A surpresa é um ótimo tempero da emoção. Tem sabor diferente daquela que buscamos sob o afã da boa saudade, digamos, de uma emoção desejada...

A casa no meio do bosque


A surpresa é um ótimo tempero da emoção. Tem sabor diferente daquela que buscamos sob o afã da boa saudade, digamos, de uma emoção desejada, planejada. A que vem subitamente, imprevisível, e nos arrebata ao sentimento inebriante, é mais intensa.

Ainda garoto, entre 10 e 12 anos de idade, percebi uma grande empatia com a música de Chopin. Sobretudo dos prelúdios e noturnos para piano vinha-me uma nostalgia longínqua, sentida como um déjà-vu de antigas experiências encarnatórias. Na coleção completa da Abril Cultural, os discos chegavam encartados em álbuns muito bem redigidos e ilustrados num contexto biográfico, cenográfico e musical da vida e obra do compositor. Imergia-me por inteiro naqueles álbuns, vendo-os e ouvindo-os.

jose alberto kaplan
Maestro J. A. Kaplan
Penso que foi daí que nasceu o estímulo para estudar piano e desfrutar dos doces anos de pré-adolescência na melodiosa convivência do Conservatório Paraibano de Música, Escola Anthenor Navarro e posterior Instituto Superior de Educação Artística. Experiência que, anos mais tarde, me arrebataria de volta ao ambiente acadêmico, já arquiteto, para uma inesquecível comunhão com um aprendizado mais apurado, durante cinco anos consecutivos, sob a classe do professor e maestro José Alberto Kaplan. Ainda hoje sinto saudades da atmosfera mágica que exalava dos corredores do Departamento de Música da UFPB, pelas frestas das portas, em fragmentos melódicos, escalas e arpejos dos vários instrumentos ali estudados. Como se estivessem eternamente ensaiando e se afinando para um grande concerto…

Quando entramos na sala onde estava o piano, não consegui controlar o choro quase soluçado
Graças à intimidade com a Música, desde a tenra infância, tendo como pai e mãe grandes apaixonados pela divina arte, e, talvez, também a traços avocados de outras encarnações, foi com natural espontaneidade que sintonizei com as grandes obras, ainda criança.
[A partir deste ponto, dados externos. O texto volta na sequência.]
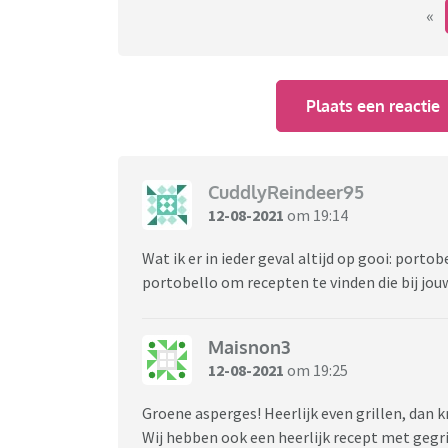
«
Plaats een reactie
CuddlyReindeer95
12-08-2021
om 19:14
Wat ik er in ieder geval altijd op gooi: port
portobello om recepten te vinden die bij jo
Maisnon3
12-08-2021
om 19:25
Groene asperges! Heerlijk even grillen, dan k
Wij hebben ook een heerlijk recept met gegr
Com Chopin, havia algo diferente. Um sentimento que me rebuscava a memória inconsciente, de onde surgia com absoluta clarividência o que sua música queria dizer à “minha”. Parecia cristalina a nitidez que havia naquelas peças cheias de sutilezas, de melodias que dialogavam e se permutavam em variados registros, uma dentro da outra, do plano mais agudo ao mais grave, compondo um tecido estupendamente bem lapidado com a mais perfeita harmonia. Era definitivamente um compositor que me dizia coisas muito particulares.

Chopin por Delacroix
Chopin por Delacroix
Anos mais tarde, em uma viagem à Polônia, assim que entramos no saguão do hotel Mercure Frederyk Chopin, em Varsóvia, lá estava ele. Enorme, num painel que varava a altura do piso a teto, em uma reprodução ampliada da célebre tela de Delacroix. Começaram aí as surpresas polonesas.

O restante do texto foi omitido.